I vaguely recall having looked at man mdadm, then hitting ${favourite_search-engine} to find examples. It can’t have been “too hard” as I managed to pick it up. Then each time I needed to expand my horizons (e.g. when I needed to repair something !) I would it the search engine again and thankfully there are lots of examples out there.
Now it’s getting harder as I don’t use it much - my day job doesn’t involve sysadmin at all now and so the knowledge is rusting away.

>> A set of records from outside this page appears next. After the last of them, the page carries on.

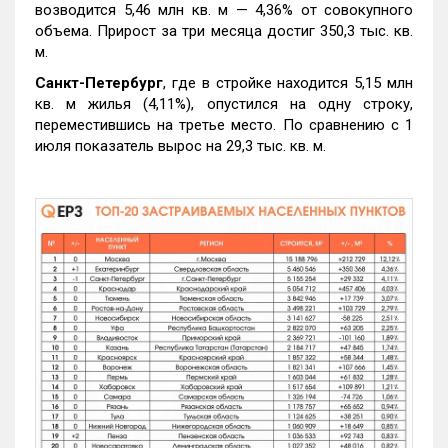
возводится 5,46 млн кв. м — 4,36% от совокупного
объема. Прирост за три месяца достиг 350,3 тыс. кв.
м.
Санкт-Петербург
, где в стройке находится 5,15 млн
кв. м жилья (4,11%), опустился на одну строку,
переместившись на третье место. По сравнению с 1
июля показатель вырос на 29,3 тыс. кв. м.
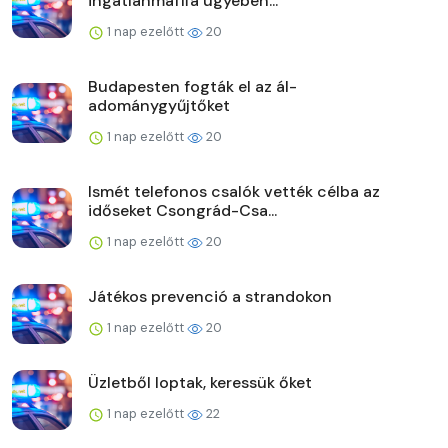
ingatlanmaffia ügyében...
1 nap ezelőtt
20
Budapesten fogták el az ál-
adománygyűjtőket
1 nap ezelőtt
20
Ismét telefonos csalók vették célba az
időseket Csongrád-Csa...
1 nap ezelőtt
20
Játékos prevenció a strandokon
1 nap ezelőtt
20
Üzletből loptak, keressük őket
1 nap ezelőtt
22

>     I've written a little web server which can display the status of md RAID devices by just browsing /proc, and makes monitoring easy; but, when it comes to operations, I never considered creating a graphical menu for them, because it would require a comprehensive understanding of all the possibilities, and these are too many. The complexity of mdadm reflects the variety of RAID configurations and states.


That’s the issue with almost all the nice GUI stuff - by necessity it restricts what you can do to a manageable (in terms of GUI design/build) subset of features.

>     md is the only subsysem to handle comprehensively all RAID configurations. Even better: it does nothing else. In both respects, it cannot compare with LVM, btrfs or zfs.


I agree - mostly.
In terms of implementing raid, I absolutely agree - it’s rock solid, has some very powerful features, but doesn’t have swiss army knife bloat. But, it has no concept of what’s happening above it, and so there are situations where (e.g.) ZFS has advantages - since it understands the semantics of files being stored, there are things ZFS does that md and/or lvm can’t.
I think a prime example of where it’s better to do the redundancy in the filesystem is GoogleFS - it’s a specialised requirement, but it builds redundancy into a cluster of perhaps 20k nodes, working on the basis that nodes will fail often, and so automatically ensures that each chunk is stored in several places (IIRC from a talk some time ago, it even understands racks - so can ensure that all the copies aren’t in the same rack of nodes).